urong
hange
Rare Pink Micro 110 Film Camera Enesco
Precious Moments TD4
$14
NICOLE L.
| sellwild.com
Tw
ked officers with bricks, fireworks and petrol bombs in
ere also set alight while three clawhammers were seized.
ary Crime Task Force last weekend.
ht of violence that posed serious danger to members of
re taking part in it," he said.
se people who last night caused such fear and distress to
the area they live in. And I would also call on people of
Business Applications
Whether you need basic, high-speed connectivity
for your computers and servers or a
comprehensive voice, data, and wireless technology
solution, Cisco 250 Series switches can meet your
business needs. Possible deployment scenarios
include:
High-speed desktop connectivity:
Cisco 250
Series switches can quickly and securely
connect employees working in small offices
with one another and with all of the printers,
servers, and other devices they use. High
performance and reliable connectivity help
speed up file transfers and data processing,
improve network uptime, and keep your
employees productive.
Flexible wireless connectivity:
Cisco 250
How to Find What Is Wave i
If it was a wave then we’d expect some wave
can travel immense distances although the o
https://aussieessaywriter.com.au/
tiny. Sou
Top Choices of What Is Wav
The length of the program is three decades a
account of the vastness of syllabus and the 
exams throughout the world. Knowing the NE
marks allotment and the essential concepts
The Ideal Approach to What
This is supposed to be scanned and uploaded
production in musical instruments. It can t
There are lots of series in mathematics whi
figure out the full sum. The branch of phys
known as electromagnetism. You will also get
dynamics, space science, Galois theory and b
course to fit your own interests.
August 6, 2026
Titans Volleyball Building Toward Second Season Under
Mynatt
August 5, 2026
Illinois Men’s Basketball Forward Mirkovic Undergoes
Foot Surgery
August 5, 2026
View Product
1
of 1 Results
● ● ● ● ●
■ Directions
From the first line to the last, copy the records without alteration.

■ Result of this exercise
urong
hange
Rare Pink Micro 110 Film Camera Enesco
Precious Moments TD4
$14
NICOLE L.
| sellwild.com
Tw
ked officers with bricks, fireworks and petrol bombs in
ere also set alight while three clawhammers were seized.
ary Crime Task Force last weekend.
ht of violence that posed serious danger to members of
re taking part in it," he said.
se people who last night caused such fear and distress to
the area they live in. And I would also call on people of
Business Applications
Whether you need basic, high-speed connectivity
for your computers and servers or a
comprehensive voice, data, and wireless technology
solution, Cisco 250 Series switches can meet your
business needs. Possible deployment scenarios
include:
High-speed desktop connectivity:
Cisco 250
Series switches can quickly and securely
connect employees working in small offices
with one another and with all of the printers,
servers, and other devices they use. High
performance and reliable connectivity help
speed up file transfers and data processing,
improve network uptime, and keep your
employees productive.
Flexible wireless connectivity:
Cisco 250
How to Find What Is Wave i
If it was a wave then we’d expect some wave
can travel immense distances although the o
https://aussieessaywriter.com.au/
tiny. Sou
Top Choices of What Is Wav
The length of the program is three decades a
account of the vastness of syllabus and the 
exams throughout the world. Knowing the NE
marks allotment and the essential concepts
The Ideal Approach to What
This is supposed to be scanned and uploaded
production in musical instruments. It can t
There are lots of series in mathematics whi
figure out the full sum. The branch of phys
known as electromagnetism. You will also get
dynamics, space science, Galois theory and b
course to fit your own interests.
August 6, 2026
Titans Volleyball Building Toward Second Season Under
Mynatt
August 5, 2026
Illinois Men’s Basketball Forward Mirkovic Undergoes
Foot Surgery
August 5, 2026
View Product
1
of 1 Results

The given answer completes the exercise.